3. The Minister of Justice of the Russian Federation was elected Chair of the Conference. The Ministers of Justice of Moldova and the Czech Republic were elected Vice-Chairs.

4. The themes of the Conference were:

- “Fight against International Terrorism”

- “Implementation of judicial decisions in conformity with European standards”:

Implementation of long-term prison sentences
General approach and means of achieving effective enforcement of civil judicial decisions – strengthening or reducing the role of the state.

The first theme was added to the agenda of the Conference, on a proposal by the Minister of Justice of Germany, supported by the Ministers of Justice of Slovenia, Turkey and the Russian Federation.
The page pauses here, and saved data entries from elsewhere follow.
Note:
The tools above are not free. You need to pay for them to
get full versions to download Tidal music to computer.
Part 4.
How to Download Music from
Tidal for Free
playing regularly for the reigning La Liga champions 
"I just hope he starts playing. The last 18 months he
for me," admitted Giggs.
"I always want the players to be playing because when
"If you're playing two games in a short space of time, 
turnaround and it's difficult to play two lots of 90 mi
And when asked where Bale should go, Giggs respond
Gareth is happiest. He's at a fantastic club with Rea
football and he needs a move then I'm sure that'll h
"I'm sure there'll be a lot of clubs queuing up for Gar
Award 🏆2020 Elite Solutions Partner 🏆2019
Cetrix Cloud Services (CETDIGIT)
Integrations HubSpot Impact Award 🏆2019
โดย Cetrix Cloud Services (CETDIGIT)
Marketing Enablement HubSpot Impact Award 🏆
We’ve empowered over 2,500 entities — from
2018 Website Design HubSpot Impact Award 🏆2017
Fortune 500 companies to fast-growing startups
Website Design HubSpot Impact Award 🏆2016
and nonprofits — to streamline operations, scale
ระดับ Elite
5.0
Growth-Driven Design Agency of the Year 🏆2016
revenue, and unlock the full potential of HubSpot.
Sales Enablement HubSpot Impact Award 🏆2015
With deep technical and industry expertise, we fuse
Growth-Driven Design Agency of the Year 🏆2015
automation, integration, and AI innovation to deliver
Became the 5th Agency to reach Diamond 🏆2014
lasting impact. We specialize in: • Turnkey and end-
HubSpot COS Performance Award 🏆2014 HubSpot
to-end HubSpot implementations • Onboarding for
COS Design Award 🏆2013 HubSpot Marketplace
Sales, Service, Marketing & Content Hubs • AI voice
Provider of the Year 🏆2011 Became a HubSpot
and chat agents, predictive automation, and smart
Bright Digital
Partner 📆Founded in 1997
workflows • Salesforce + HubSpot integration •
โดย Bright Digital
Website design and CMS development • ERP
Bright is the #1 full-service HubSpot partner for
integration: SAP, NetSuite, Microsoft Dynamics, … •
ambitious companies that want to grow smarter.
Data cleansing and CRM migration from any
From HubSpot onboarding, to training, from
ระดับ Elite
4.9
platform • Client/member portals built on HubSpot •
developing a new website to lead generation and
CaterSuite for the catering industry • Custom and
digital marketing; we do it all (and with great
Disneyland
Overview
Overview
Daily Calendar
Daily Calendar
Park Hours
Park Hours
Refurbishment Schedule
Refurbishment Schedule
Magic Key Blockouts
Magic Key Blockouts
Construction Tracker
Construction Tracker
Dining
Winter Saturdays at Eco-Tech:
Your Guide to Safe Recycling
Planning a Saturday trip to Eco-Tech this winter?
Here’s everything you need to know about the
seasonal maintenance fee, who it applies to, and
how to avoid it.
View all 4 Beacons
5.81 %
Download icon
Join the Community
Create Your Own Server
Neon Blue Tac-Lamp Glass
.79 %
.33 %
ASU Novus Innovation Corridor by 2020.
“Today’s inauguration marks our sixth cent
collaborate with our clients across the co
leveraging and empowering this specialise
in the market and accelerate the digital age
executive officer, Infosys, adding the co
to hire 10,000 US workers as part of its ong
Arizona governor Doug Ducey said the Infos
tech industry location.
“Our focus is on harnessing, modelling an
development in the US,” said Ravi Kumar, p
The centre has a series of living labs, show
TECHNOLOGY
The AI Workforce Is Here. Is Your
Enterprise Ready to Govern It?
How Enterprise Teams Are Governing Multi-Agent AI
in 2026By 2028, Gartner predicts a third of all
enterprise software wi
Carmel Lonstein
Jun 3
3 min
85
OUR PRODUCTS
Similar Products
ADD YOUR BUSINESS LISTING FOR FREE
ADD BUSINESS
5. The main report on the second theme was submitted by the Minister of Justice of the Russian Federation and a number of Ministers submitted a memorandum. The list of documents appears in Appendix IV.

6. A welcome address by the President of the Russian Federation, Mr Vladimir Putin, was read out by his representative.

Later during the Conference, President Putin received the Ministers and Heads of Delegation in the Kremlin. The President stressed the need for European co-operation in the fight against terrorism, and praised the Council of Europe for its assistance to Russia in the process of legal and judicial reforms.

7. In his opening speech, the Deputy Secretary General referred to the Declaration of the Committee of Ministers of 12 September 2001 on the fight against international terrorism, and the decisions of 21 September. These decisions are but a first step, and the input of the Ministers of Justice in much awaited in order to finalise the plan of future actions of the Council of Europe.

The Deputy Secretary General commended the achievements of the Russian Federation in the process of legal and judicial reforms, and pointed to the areas in which work remained to be done, stressing the readiness of the Council of Europe to assist in any possible way.

Finally, the Deputy Secretary General recalled that the execution of judicial decisions is part and parcel of the problems related to efficiency and fairness of justice: this Conference is the natural follow-up to the most recent Conferences of European Ministers of Justice.

8. On the occasion of the Conference, the Additional Protocol (ETS 179) to the 1977 European Agreement on the Transmission of Applications for Legal Aid (ETS 092) and the Convention on Information and Legal Cooperation concerning "Information Society Services" (ETS 180) were opened for signature; details are provided in Appendix V to this report.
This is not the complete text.